• _Try it_
Tally the lines in the listing below that hold the string "Muhammad", and reply with that tally alone.

• _Data to process_

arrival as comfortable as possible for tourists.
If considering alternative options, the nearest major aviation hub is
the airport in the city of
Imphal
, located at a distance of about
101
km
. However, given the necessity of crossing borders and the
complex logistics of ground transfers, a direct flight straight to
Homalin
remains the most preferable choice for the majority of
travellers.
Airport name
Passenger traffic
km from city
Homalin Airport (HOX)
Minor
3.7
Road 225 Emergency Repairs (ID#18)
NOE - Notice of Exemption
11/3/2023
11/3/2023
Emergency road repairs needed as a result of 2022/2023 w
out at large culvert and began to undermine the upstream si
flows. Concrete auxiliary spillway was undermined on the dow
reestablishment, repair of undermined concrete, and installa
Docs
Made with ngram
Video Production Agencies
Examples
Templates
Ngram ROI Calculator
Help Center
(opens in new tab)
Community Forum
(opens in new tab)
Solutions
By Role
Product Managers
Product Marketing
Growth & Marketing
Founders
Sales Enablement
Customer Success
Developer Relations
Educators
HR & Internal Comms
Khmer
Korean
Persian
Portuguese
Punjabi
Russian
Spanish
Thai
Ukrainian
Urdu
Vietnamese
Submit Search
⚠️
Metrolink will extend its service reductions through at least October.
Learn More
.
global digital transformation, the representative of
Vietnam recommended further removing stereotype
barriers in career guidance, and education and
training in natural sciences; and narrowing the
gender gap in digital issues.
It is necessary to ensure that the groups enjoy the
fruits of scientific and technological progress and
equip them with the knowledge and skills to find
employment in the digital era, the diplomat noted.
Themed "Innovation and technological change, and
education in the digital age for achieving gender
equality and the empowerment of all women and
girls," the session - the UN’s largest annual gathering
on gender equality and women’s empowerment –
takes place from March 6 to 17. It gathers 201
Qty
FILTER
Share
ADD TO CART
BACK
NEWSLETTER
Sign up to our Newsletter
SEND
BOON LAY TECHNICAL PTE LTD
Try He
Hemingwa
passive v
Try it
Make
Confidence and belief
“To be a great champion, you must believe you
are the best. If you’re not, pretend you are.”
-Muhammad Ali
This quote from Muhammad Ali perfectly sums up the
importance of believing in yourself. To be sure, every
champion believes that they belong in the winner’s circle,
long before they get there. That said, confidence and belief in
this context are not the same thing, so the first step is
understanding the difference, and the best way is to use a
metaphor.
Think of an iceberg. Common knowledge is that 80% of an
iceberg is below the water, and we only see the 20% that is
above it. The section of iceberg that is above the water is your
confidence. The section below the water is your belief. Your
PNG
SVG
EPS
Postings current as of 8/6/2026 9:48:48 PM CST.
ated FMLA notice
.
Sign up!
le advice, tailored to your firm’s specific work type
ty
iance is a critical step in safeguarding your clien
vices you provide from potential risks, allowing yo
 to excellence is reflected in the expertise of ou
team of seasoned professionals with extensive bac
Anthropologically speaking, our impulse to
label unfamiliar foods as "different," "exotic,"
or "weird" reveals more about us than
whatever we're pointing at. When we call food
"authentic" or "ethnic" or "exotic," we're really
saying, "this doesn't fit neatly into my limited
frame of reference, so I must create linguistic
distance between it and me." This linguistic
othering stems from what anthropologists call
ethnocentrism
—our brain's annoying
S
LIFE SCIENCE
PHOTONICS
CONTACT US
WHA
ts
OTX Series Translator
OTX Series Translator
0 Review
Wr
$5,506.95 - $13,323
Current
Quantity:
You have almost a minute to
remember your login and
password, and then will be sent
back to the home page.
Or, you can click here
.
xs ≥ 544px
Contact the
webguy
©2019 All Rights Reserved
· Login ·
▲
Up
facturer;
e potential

• _Exercise answer_
2